### TASK BRIEF
Read through the entries below and copy each line where "SMTP" turns up.
[DATA SUPPLIED — start]
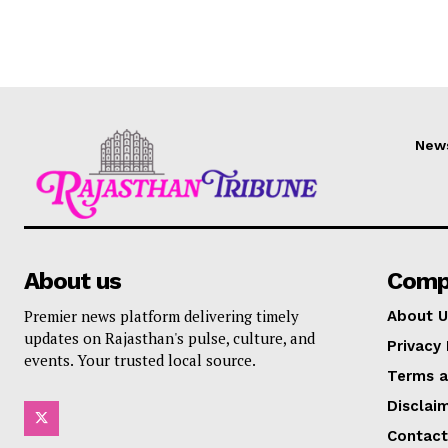
New
About us
Comp
Premier news platform delivering timely
About U
updates on Rajasthan's pulse, culture, and
Privacy 
events. Your trusted local source.
Terms a
Disclai
Contact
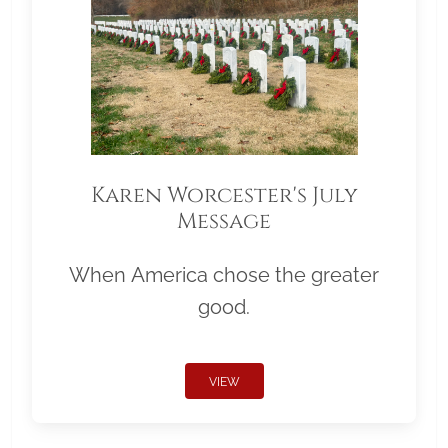
Karen Worcester's July
Message
When America chose the greater
good.
VIEW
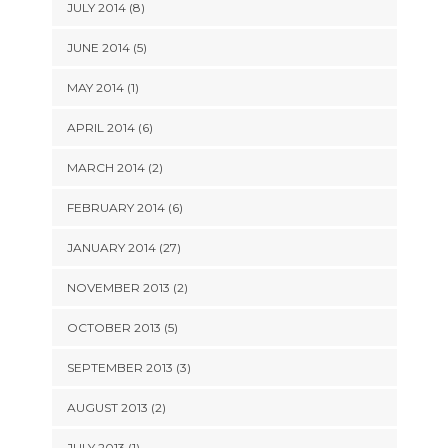
JULY 2014 (8)
JUNE 2014 (5)
MAY 2014 (1)
APRIL 2014 (6)
MARCH 2014 (2)
FEBRUARY 2014 (6)
JANUARY 2014 (27)
NOVEMBER 2013 (2)
OCTOBER 2013 (5)
SEPTEMBER 2013 (3)
AUGUST 2013 (2)
JULY 2013 (1)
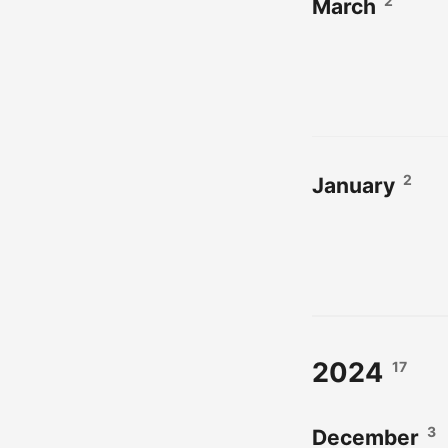
2
March
2
January
2024
17
3
December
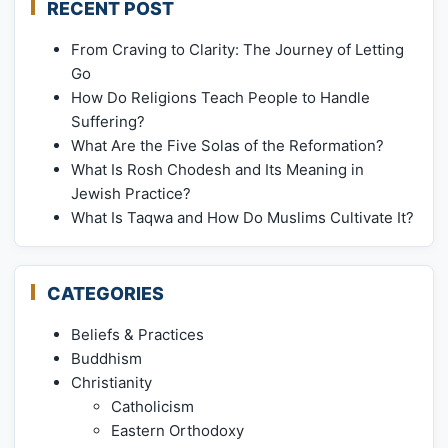
RECENT POST
From Craving to Clarity: The Journey of Letting
Go
How Do Religions Teach People to Handle
Suffering?
What Are the Five Solas of the Reformation?
What Is Rosh Chodesh and Its Meaning in
Jewish Practice?
What Is Taqwa and How Do Muslims Cultivate It?
CATEGORIES
Beliefs & Practices
Buddhism
Christianity
Catholicism
Eastern Orthodoxy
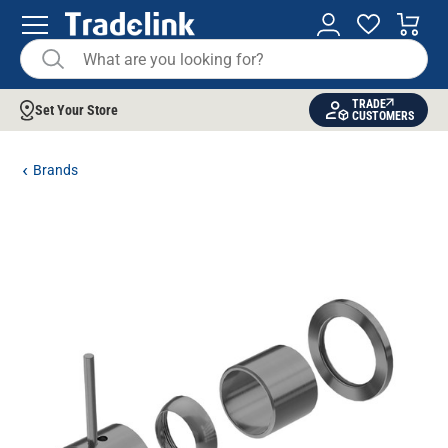
TRADE
Set Your Store
CUSTOMERS
Brands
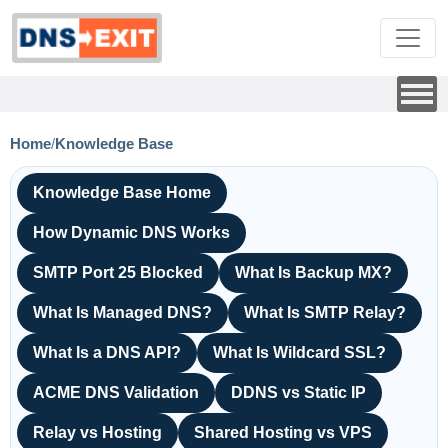
Home
/
Knowledge Base
Knowledge Base Home
How Dynamic DNS Works
SMTP Port 25 Blocked
What Is Backup MX?
What Is Managed DNS?
What Is SMTP Relay?
What Is a DNS API?
What Is Wildcard SSL?
ACME DNS Validation
DDNS vs Static IP
Relay vs Hosting
Shared Hosting vs VPS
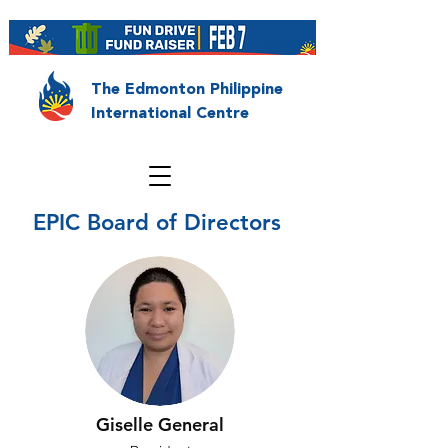
The Edmonton Philippine
International Centre
EPIC Board of Directors
Giselle General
[DATA SUPPLIED — finish]
### RESPONSE TO THIS TASK
SMTP Port 25 Blocked
What Is SMTP Relay?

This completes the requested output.